5 months.   Today is the first day of fall.   We spent the whole summer without you.   Winter clothes are out, this is the first season I will have bought you nothing for.    Halloween costumes are out.   It was one of your favorite holidays since you liked to dress up so much.    I bet you would have been captain hook or an army man this year.   I'm so sorry I wouldn't let you have a sword for Halloween last year, at least your navy seal costume had a knife.    Disney is getting closer.....and you won't be there.   I still can't imagine how it is going to be without you.    Every day seems to be a little harder without you here.   I got a quilt rack for your blankets.   I'd love to sit and snuggle with them every day, but I don't want to wear them out.    Still just can't accept the fact that you are not coming back.

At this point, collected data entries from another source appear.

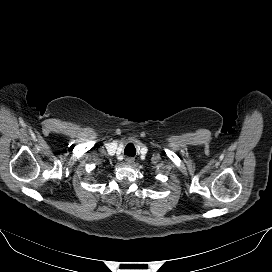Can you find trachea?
I'll use <instances>...</instances> for the list:
<instances>
[{
	"mask_svg": "<svg viewBox=\"0 0 272 272\" xmlns=\"http://www.w3.org/2000/svg\"><path fill=\"white\" fill-rule=\"evenodd\" d=\"M124 154L127 156H134L136 154L135 146L132 143L127 144Z\"/></svg>",
	"mask_w": 272,
	"mask_h": 272,
	"instance_id": "3493384b",
	"label": "trachea"
}]
</instances>
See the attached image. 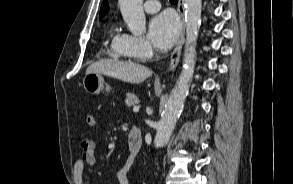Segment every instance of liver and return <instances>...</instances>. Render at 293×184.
I'll return each instance as SVG.
<instances>
[{
	"label": "liver",
	"instance_id": "6515ba94",
	"mask_svg": "<svg viewBox=\"0 0 293 184\" xmlns=\"http://www.w3.org/2000/svg\"><path fill=\"white\" fill-rule=\"evenodd\" d=\"M89 73H100L128 83L139 84L150 77L152 71L131 61L102 59L87 68L86 74Z\"/></svg>",
	"mask_w": 293,
	"mask_h": 184
}]
</instances>
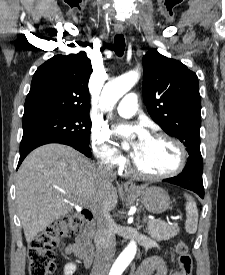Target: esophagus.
Returning <instances> with one entry per match:
<instances>
[{
  "mask_svg": "<svg viewBox=\"0 0 225 275\" xmlns=\"http://www.w3.org/2000/svg\"><path fill=\"white\" fill-rule=\"evenodd\" d=\"M114 30H115L116 33L120 34V33L123 32V26L122 25H115ZM124 187H125V189H135L136 184L133 181H126L124 183Z\"/></svg>",
  "mask_w": 225,
  "mask_h": 275,
  "instance_id": "1",
  "label": "esophagus"
}]
</instances>
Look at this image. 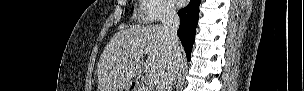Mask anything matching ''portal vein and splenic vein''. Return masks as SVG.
Masks as SVG:
<instances>
[{
	"mask_svg": "<svg viewBox=\"0 0 304 91\" xmlns=\"http://www.w3.org/2000/svg\"><path fill=\"white\" fill-rule=\"evenodd\" d=\"M122 60L126 61L127 59L123 58ZM148 82H149V84H155L157 82V80H156V78H154V76H152V75L149 74L148 75Z\"/></svg>",
	"mask_w": 304,
	"mask_h": 91,
	"instance_id": "1",
	"label": "portal vein and splenic vein"
}]
</instances>
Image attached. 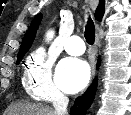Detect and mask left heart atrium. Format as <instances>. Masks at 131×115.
<instances>
[{
	"instance_id": "left-heart-atrium-1",
	"label": "left heart atrium",
	"mask_w": 131,
	"mask_h": 115,
	"mask_svg": "<svg viewBox=\"0 0 131 115\" xmlns=\"http://www.w3.org/2000/svg\"><path fill=\"white\" fill-rule=\"evenodd\" d=\"M90 78L88 63L78 58L63 59L56 71V82L67 93H76L83 89Z\"/></svg>"
}]
</instances>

Thursday, September 4, 2014

20 weeks

20 weeks, 140 days.    I miss you so much.   I wish your stuff smelled like you, but you were allergic to all of the scented soap....other than sweaty boy, you didn't have much of a scent.    I miss you falling asleep on us at night in the living room, you didn't make it all the way to bedtime most nights, probably because you got up so incredibly early most days.   I miss my morning buddy on the couch when I eat breakfast.  You and your blanket.  The church built a playground in your memory, they finished today.   I'd much rather have you here to play with on a playground.  You would love it. 

Monday, September 1, 2014

Your Garden

I worked in your garden tonight.   I planted some pansies for you.   It needed some color.   I cut back the moon flowers.   I worked in the rosebushes.    I wish you were here to work with me.   You loved the dirt so much.    It's almost been 20 weeks since you have been gone.   Tomorrow we will see the man who killed you for the first time.    I wish he knew how awesome and special you were.    He took us from you in the blink of an eye.   I worry all the time now about losing your brother or sister since you were taken so quickly.    Miss you sooo much buddy.